### THE DATA
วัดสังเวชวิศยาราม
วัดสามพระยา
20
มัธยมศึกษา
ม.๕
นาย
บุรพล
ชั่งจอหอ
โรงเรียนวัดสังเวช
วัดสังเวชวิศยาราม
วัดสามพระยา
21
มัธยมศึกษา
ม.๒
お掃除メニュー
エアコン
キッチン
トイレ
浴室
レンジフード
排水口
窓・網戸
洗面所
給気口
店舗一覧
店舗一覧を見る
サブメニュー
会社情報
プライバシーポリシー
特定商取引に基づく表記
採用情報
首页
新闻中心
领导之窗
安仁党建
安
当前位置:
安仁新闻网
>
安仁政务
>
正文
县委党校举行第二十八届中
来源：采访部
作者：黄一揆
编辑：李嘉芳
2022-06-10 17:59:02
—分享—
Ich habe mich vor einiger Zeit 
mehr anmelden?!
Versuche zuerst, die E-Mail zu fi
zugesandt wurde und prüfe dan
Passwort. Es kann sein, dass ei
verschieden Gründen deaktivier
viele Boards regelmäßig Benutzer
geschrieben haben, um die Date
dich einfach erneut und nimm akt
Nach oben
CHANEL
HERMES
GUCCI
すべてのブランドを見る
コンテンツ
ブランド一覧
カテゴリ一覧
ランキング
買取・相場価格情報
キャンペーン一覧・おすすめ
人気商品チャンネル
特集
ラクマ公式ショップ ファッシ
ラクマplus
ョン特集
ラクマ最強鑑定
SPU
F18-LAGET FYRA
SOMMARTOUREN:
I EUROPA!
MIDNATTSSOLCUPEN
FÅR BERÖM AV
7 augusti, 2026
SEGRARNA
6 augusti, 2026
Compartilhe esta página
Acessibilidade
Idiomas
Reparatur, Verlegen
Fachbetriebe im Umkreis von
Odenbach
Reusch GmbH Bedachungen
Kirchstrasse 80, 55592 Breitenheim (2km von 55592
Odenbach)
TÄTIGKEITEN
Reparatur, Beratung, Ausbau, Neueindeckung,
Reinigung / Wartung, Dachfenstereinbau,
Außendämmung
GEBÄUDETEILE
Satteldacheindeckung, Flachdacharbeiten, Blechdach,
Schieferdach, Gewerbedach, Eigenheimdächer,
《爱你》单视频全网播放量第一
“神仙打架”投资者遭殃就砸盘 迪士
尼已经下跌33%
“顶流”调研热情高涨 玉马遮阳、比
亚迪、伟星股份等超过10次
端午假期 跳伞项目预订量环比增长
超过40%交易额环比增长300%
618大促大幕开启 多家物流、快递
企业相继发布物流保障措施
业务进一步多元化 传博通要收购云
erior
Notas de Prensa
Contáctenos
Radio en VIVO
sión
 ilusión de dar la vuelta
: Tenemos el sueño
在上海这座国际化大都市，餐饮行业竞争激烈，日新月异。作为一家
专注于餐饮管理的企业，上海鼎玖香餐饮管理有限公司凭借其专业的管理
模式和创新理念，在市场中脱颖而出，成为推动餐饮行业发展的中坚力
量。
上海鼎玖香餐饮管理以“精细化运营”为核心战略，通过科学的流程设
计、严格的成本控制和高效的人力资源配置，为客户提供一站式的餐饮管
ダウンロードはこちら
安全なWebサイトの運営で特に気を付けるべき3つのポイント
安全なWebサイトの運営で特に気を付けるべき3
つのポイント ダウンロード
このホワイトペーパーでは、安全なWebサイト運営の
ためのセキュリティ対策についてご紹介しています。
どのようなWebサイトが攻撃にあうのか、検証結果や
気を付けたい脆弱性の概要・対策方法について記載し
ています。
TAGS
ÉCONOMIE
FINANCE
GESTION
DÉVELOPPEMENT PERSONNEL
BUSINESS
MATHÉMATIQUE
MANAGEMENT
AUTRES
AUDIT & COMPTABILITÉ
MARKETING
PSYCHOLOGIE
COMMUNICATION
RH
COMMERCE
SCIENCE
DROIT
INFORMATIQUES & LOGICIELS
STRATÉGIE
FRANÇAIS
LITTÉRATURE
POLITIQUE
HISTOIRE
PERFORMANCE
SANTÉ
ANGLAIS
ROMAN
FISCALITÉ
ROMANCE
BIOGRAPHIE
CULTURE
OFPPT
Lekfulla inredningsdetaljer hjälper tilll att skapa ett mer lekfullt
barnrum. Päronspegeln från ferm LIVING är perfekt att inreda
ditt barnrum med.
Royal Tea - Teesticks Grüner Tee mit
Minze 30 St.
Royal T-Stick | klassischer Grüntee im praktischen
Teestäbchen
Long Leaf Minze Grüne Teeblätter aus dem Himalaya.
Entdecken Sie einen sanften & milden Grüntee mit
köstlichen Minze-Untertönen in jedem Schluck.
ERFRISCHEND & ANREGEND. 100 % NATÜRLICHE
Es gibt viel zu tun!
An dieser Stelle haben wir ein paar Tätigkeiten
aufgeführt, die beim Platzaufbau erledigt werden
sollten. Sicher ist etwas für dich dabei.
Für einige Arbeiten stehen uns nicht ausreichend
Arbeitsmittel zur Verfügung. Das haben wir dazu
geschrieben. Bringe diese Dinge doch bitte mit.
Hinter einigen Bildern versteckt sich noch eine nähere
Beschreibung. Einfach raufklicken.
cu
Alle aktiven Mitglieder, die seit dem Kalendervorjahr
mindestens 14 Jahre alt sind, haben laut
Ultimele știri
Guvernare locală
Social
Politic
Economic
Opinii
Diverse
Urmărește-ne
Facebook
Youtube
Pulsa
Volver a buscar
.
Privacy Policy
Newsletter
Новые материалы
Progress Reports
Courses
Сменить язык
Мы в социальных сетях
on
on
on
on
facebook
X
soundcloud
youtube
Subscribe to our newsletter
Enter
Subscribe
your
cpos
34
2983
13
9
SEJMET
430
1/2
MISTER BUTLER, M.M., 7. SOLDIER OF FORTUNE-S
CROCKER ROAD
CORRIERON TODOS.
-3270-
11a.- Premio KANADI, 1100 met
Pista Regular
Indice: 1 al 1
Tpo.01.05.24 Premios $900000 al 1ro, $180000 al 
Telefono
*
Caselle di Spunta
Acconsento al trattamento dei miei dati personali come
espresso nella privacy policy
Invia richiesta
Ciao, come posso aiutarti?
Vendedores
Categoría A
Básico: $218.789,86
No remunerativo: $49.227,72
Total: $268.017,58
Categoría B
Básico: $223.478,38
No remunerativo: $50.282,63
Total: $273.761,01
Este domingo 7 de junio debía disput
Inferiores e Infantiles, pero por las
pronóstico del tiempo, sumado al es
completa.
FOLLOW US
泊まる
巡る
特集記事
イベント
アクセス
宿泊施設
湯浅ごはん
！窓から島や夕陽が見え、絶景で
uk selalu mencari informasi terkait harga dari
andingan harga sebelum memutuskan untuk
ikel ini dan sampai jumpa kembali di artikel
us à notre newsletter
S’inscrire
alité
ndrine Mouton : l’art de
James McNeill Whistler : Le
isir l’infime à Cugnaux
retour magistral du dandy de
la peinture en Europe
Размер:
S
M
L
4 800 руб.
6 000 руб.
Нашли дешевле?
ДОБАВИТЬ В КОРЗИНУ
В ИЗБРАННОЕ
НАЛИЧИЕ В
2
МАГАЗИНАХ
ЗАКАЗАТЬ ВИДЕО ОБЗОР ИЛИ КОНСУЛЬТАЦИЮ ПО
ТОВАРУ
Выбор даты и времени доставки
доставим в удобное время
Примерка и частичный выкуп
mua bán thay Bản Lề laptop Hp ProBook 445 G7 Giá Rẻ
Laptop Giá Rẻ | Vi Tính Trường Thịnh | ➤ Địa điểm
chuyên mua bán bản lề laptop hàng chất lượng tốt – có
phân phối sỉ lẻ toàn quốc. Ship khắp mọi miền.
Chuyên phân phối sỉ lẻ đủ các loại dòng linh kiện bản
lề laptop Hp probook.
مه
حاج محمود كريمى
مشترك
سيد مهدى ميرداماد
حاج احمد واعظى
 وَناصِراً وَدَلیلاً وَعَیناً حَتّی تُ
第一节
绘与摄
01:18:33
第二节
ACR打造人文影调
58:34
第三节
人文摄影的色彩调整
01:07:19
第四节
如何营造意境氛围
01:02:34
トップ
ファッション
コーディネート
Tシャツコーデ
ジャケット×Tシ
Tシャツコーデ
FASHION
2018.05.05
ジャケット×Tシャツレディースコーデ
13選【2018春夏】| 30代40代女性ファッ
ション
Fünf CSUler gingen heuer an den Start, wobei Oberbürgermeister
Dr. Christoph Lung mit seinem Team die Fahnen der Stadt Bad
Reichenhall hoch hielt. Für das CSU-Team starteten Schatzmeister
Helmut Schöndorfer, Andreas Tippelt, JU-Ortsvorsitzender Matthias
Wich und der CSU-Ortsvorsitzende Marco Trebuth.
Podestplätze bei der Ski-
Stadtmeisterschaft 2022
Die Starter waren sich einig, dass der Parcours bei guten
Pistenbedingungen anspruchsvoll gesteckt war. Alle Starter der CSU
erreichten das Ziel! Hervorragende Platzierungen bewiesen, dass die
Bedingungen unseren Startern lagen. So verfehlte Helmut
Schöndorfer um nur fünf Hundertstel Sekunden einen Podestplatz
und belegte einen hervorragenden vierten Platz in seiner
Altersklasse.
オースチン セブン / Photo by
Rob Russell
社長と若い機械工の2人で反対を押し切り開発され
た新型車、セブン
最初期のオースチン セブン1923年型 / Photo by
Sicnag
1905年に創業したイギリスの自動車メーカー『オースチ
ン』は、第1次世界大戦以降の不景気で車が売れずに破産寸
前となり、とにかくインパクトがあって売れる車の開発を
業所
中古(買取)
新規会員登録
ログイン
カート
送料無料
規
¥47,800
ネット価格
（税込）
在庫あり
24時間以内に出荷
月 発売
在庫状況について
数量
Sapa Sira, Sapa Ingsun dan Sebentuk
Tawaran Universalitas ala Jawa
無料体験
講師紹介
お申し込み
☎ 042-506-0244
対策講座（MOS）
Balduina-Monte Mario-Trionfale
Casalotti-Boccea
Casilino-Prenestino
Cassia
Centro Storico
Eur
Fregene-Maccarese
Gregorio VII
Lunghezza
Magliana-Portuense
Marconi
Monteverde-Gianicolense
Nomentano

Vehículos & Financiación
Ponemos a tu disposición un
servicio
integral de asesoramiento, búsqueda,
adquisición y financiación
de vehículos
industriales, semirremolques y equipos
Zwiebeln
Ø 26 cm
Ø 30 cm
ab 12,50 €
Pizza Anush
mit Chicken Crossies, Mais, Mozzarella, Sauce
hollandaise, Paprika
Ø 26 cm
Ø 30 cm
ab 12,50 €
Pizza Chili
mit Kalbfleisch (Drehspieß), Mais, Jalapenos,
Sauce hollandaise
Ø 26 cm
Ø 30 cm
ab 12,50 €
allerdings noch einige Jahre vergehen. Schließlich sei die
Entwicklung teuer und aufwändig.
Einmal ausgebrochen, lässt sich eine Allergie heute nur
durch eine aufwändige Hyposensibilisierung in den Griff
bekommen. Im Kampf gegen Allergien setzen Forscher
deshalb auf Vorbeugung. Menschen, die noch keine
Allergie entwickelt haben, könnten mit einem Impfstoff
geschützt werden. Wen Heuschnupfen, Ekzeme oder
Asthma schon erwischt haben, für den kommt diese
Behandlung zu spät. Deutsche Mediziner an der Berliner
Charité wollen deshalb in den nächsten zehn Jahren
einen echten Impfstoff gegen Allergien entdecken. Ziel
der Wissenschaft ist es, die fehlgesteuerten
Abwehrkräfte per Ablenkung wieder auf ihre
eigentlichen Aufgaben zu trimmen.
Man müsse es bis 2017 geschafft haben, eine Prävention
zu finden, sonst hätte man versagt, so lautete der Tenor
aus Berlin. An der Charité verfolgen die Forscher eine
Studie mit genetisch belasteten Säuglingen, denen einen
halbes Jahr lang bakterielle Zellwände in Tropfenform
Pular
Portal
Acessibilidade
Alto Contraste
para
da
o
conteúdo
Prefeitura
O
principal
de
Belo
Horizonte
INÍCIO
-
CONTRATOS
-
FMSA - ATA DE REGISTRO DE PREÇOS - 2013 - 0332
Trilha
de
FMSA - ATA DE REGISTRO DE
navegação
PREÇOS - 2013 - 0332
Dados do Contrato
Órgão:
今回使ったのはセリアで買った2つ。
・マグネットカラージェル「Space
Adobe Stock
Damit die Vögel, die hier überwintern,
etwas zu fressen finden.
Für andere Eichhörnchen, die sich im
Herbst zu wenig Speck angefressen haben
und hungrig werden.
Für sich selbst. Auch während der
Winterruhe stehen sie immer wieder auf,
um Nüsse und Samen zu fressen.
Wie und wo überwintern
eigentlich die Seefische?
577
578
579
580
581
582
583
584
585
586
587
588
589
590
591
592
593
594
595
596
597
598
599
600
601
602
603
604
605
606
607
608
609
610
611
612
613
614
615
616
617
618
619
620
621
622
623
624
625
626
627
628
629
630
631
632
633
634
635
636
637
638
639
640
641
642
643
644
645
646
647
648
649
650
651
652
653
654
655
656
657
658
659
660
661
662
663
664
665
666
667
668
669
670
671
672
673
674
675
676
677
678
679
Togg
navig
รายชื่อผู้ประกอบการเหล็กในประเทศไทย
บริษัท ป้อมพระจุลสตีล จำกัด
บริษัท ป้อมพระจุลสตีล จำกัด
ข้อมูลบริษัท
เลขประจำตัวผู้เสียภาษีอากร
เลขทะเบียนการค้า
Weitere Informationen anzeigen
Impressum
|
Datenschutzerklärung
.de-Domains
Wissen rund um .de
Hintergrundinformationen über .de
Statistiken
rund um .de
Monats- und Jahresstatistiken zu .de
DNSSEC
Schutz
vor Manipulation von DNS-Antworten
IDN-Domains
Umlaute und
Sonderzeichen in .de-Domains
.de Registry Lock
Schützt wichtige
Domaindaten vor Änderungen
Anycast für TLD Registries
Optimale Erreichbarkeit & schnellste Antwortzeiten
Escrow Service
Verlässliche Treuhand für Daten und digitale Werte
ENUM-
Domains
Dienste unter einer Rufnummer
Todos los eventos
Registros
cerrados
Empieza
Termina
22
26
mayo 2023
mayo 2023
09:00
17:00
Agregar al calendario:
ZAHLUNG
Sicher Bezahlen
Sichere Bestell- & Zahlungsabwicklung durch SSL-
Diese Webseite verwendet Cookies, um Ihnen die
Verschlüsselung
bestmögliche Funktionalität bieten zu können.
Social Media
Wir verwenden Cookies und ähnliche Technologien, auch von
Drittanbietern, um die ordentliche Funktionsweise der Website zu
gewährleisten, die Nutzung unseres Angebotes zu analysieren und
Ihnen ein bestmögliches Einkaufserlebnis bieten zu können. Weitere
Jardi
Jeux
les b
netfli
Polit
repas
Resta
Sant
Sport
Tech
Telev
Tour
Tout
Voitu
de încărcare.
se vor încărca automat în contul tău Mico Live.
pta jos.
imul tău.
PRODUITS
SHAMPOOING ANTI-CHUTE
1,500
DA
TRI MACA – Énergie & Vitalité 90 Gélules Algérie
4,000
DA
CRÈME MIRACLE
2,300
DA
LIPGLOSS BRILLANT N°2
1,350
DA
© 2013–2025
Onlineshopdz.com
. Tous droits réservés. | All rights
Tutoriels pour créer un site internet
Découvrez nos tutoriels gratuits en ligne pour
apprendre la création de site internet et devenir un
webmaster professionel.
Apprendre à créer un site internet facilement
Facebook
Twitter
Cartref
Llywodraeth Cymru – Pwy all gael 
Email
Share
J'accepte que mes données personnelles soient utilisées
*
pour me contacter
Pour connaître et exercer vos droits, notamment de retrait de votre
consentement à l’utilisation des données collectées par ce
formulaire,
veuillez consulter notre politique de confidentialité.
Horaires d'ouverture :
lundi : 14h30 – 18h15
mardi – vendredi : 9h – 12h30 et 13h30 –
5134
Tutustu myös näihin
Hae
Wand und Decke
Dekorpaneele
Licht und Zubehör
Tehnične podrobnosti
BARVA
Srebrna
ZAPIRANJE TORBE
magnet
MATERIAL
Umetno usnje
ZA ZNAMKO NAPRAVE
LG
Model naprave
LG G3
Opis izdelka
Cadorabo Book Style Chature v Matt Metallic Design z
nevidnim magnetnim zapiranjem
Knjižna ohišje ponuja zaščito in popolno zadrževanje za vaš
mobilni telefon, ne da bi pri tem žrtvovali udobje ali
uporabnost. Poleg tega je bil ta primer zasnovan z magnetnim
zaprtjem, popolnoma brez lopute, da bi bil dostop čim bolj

### PROBLEM STATEMENT
For this task, copy every line of the material in which "Allergien" appears.

### RESPONSE AREA
bekommen. Im Kampf gegen Allergien setzen Forscher
einen echten Impfstoff gegen Allergien entdecken. Ziel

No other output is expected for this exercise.